Return exactly the lines from the start of the records below through the line containing "Pensez-y comme à sa carte d’identité", both ends included, and leave out the pictures.

____ DATA UNDER STUDY

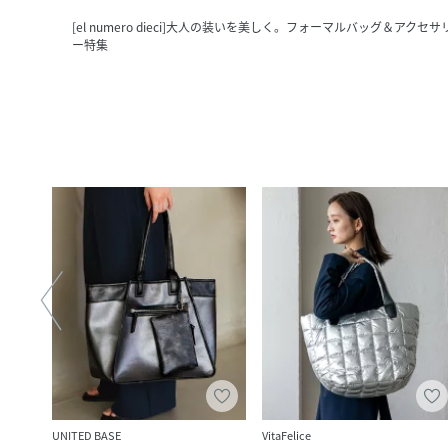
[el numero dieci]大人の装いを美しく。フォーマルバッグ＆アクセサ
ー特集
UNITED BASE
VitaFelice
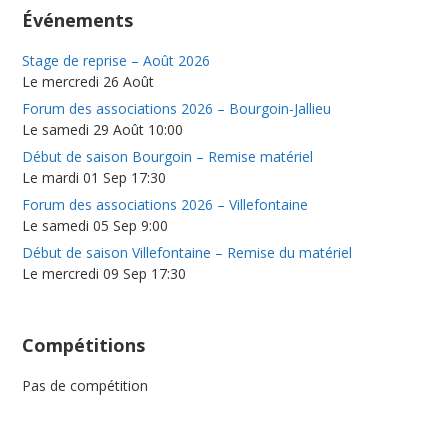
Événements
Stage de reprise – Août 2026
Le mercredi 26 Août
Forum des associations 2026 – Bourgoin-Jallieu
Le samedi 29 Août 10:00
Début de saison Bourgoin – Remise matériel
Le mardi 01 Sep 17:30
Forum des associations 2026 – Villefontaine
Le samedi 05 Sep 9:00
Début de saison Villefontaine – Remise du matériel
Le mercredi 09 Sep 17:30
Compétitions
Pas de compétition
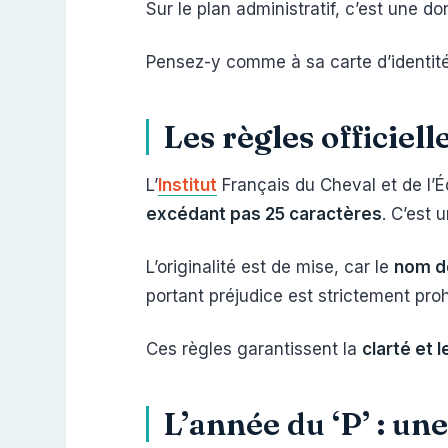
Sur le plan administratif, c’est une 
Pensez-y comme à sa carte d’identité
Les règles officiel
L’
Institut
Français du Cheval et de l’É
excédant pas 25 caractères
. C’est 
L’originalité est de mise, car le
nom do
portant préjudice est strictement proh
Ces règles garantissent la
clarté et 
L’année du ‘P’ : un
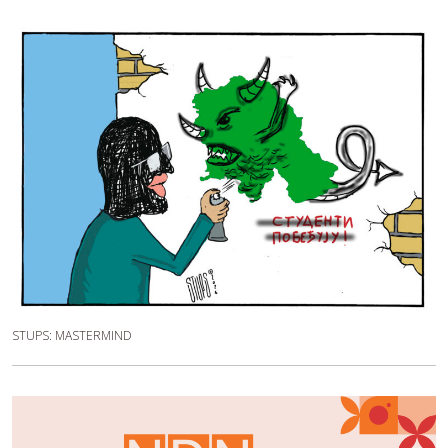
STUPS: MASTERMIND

________

**RESPONSE:**
[el numero dieci]大人の装いを美しく。フォーマルバッグ＆アクセサ
ー特集
UNITED BASE
VitaFelice
Événements
Stage de reprise – Août 2026
Le mercredi 26 Août
Forum des associations 2026 – Bourgoin-Jallieu
Le samedi 29 Août 10:00
Début de saison Bourgoin – Remise matériel
Le mardi 01 Sep 17:30
Forum des associations 2026 – Villefontaine
Le samedi 05 Sep 9:00
Début de saison Villefontaine – Remise du matériel
Le mercredi 09 Sep 17:30
Compétitions
Pas de compétition
Sur le plan administratif, c’est une 
Pensez-y comme à sa carte d’identité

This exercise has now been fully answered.